And then we look up in surprise and dismay at the time and wonder where it's gone 
when it hasn't gone anywhere. So much energy is expended on endings from the end of a television program, a movie, a radio serial, or other entertainment, through a relationship with another person, or a business relationship or political alliance. All gone, their races run.

You don't have to be Richard to have misgivings about time and what we do with it. Merely being human will qualify. I'll leave the sun behind me and I'll watch the clouds as they sadly pass me by...I can see the world and it ain't so big at all. This time tomorrow.
-bill kenny

Friday, November 1, 2024

When Both the Faithful and Faithless Depart

When I was very young, and despite your snicker I actually was young once, going through the primary grades of St Peter's (sic) School in New Brunswick, New Jersey tomorrow (aside from Good Friday), was the saddest day of the year. 

You may think today is the day after Halloween and you're right, but also you're kind of a pagan.
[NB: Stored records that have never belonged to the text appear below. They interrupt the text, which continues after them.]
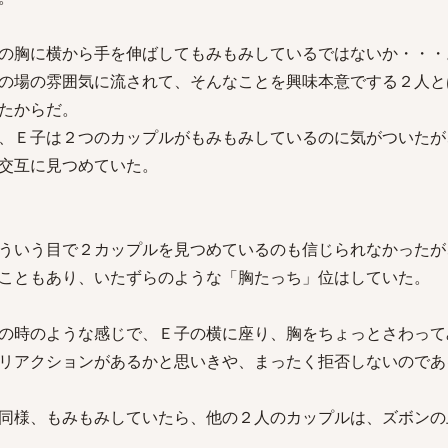
の胸に横から手を伸ばしてもみもみしているではないか・・・
の場の雰囲気に流されて、そんなことを興味本意でする２人と
たからだ。
、Ｅ子は２つのカップルがもみもみしているのに気がついたが
交互に見つめていた。
ういう目で２カップルを見つめているのも信じられなかったが
こともあり、いたずらのような「胸たっち」位はしていた。
の時のような感じで、Ｅ子の横に座り、胸をちょっとさわって
リアクションがあるかと思いきや、まったく拒否しないのであ
同様、もみもみしていたら、他の２人のカップルは、ズボンの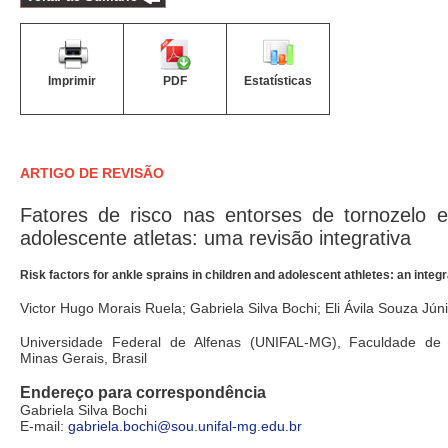
Imprimir
PDF
Estatísticas
ARTIGO DE REVISÃO
Fatores de risco nas entorses de tornozelo 
adolescente atletas: uma revisão integrativa
Risk factors for ankle sprains in children and adolescent athletes: an integ
Victor Hugo Morais Ruela; Gabriela Silva Bochi; Eli Ávila Souza Jún
Universidade Federal de Alfenas (UNIFAL-MG), Faculdade de M
Minas Gerais, Brasil
Endereço para correspondência
Gabriela Silva Bochi
E-mail:
gabriela.bochi@sou.unifal-mg.edu.br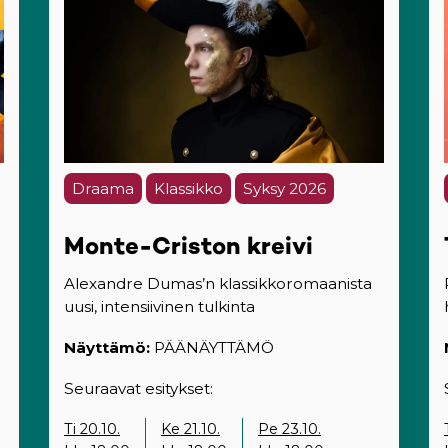
Draama
Klassikko
Syksy 2026
Monte-Criston kreivi
Alexandre Dumas’n klassikkoromaanista
uusi, intensiivinen tulkinta
Näyttämö:
PÄÄNÄYTTÄMÖ
Seuraavat esitykset:
Ti 20.10.
Ke 21.10.
Pe 23.10.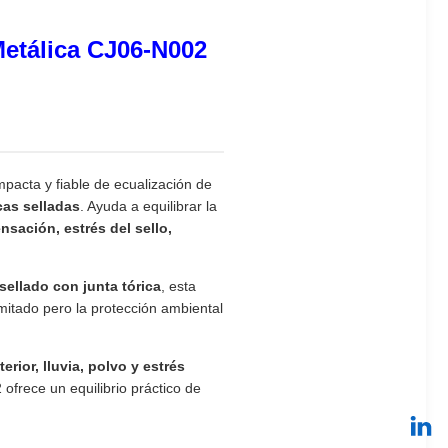
Metálica CJ06-N002
pacta y fiable de ecualización de
cas selladas
. Ayuda a equilibrar la
sación, estrés del sello,
sellado con junta tórica
, esta
imitado pero la protección ambiental
rior, lluvia, polvo y estrés
 ofrece un equilibrio práctico de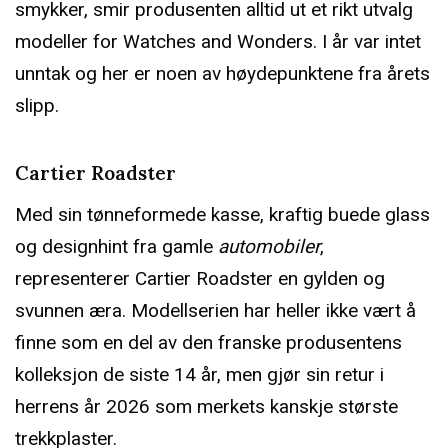
smykker, smir produsenten alltid ut et rikt utvalg
modeller for Watches and Wonders. I år var intet
unntak og her er noen av høydepunktene fra årets
slipp.
Cartier Roadster
Med sin tønneformede kasse, kraftig buede glass
og designhint fra gamle
automobiler
,
representerer Cartier Roadster en gylden og
svunnen æra. Modellserien har heller ikke vært å
finne som en del av den franske produsentens
kolleksjon de siste 14 år, men gjør sin retur i
herrens år 2026 som merkets kanskje største
trekkplaster.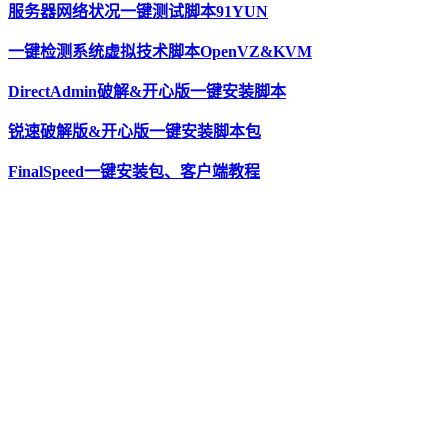
服务器网络状况一键测试脚本91YUN
一键检测系统虚拟技术脚本OpenVZ&KVM
DirectAdmin破解&开心版一键安装脚本
锐速破解版&开心版一键安装脚本包
FinalSpeed一键安装包、客户端教程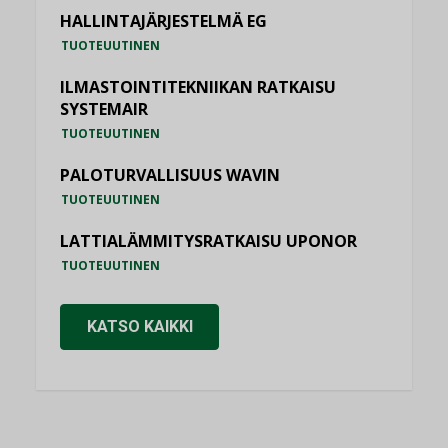
HALLINTAJÄRJESTELMÄ EG
TUOTEUUTINEN
ILMASTOINTITEKNIIKAN RATKAISU
SYSTEMAIR
TUOTEUUTINEN
PALOTURVALLISUUS WAVIN
TUOTEUUTINEN
LATTIALÄMMITYSRATKAISU UPONOR
TUOTEUUTINEN
KATSO KAIKKI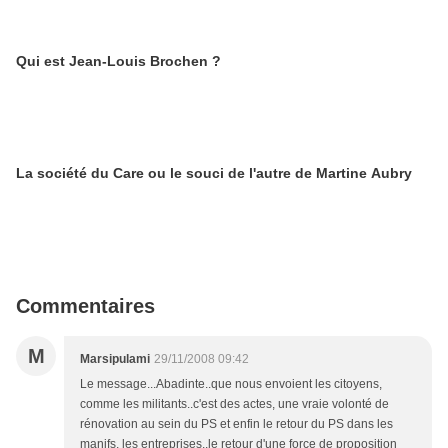
Qui est Jean-Louis Brochen ?
La société du Care ou le souci de l'autre de Martine Aubry
Commentaires
M
Marsipulami
29/11/2008 09:42
Le message...Abadinte..que nous envoient les citoyens,
comme les militants..c'est des actes, une vraie volonté de
rénovation au sein du PS et enfin le retour du PS dans les
manifs, les entreprises..le retour d'une force de proposition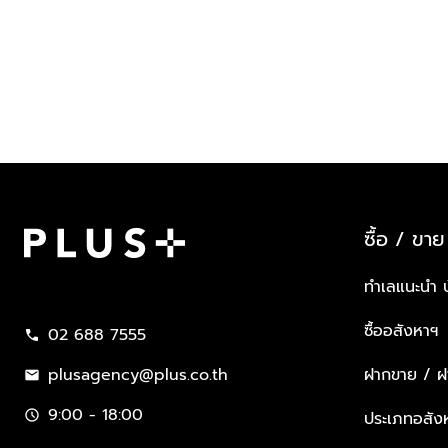
ซื้อ / ขาย
Plus Property
ทำเลแนะนำ 
ซื้ออสังหาฯ
02 688 7555
call
plusagency@plus.co.th
ฝากขาย / ฝา
mail
9:00 - 18:00
schedule
ประเภทอสัง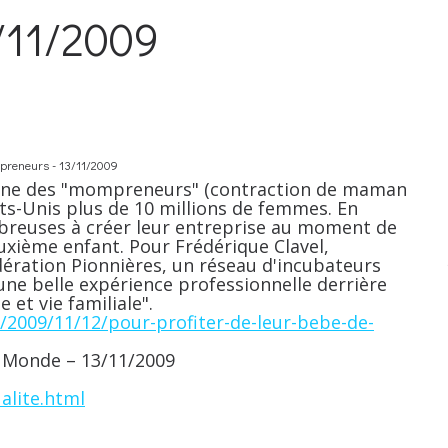
/11/2009
epreneurs - 13/11/2009
ène des "mompreneurs" (contraction de maman
ts-Unis plus de 10 millions de femmes. En
mbreuses à créer leur entreprise au moment de
uxième enfant. Pour Frédérique Clavel,
dération Pionnières, un réseau d'incubateurs
une belle expérience professionnelle derrière
e et vie familiale".
/2009/11/12/pour-profiter-de-leur-bebe-de-
Le Monde – 13/11/2009
alite.html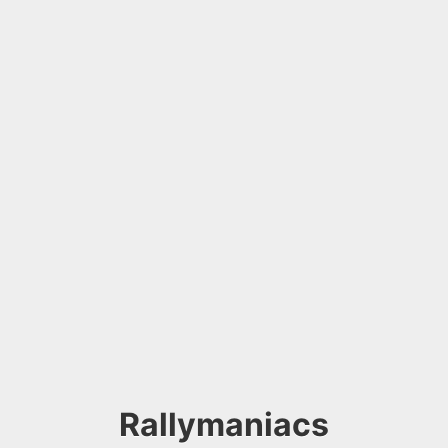
Rallymaniacs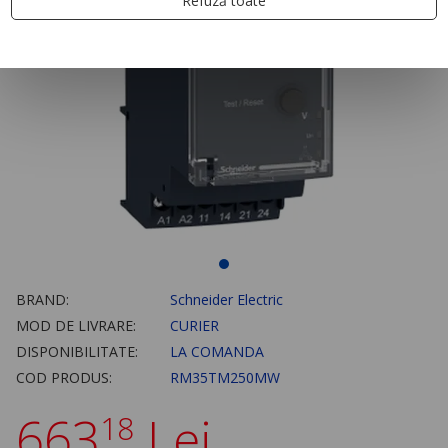
Refuză toate
BRAND:
Schneider Electric
MOD DE LIVRARE:
CURIER
DISPONIBILITATE:
LA COMANDA
COD PRODUS:
RM35TM250MW
663
Lei
18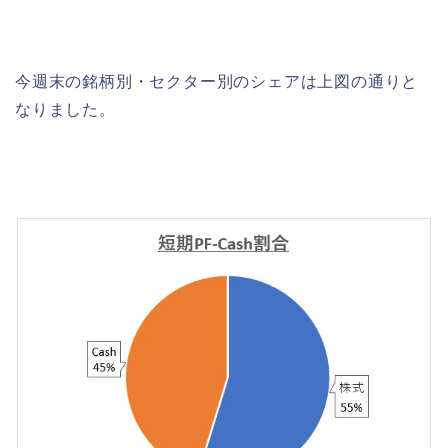
今週末の銘柄別・セクター別のシェアは上図の通りと
なりました。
Today is All Saints Day and in some circles a day of solemn celebration, in the liturgical sense. 

Tomorrow is All Soul's DayWhen you're nine and have transferred to 'the Catholic School' from Pine Grove Manor in Franklin Township because there was finally room in the class near the start of the fall for you and Neil, your next-door neighbor who is now suddenly promoted to best friend, the more you think about the implications of All Souls' Day, the sadder it gets.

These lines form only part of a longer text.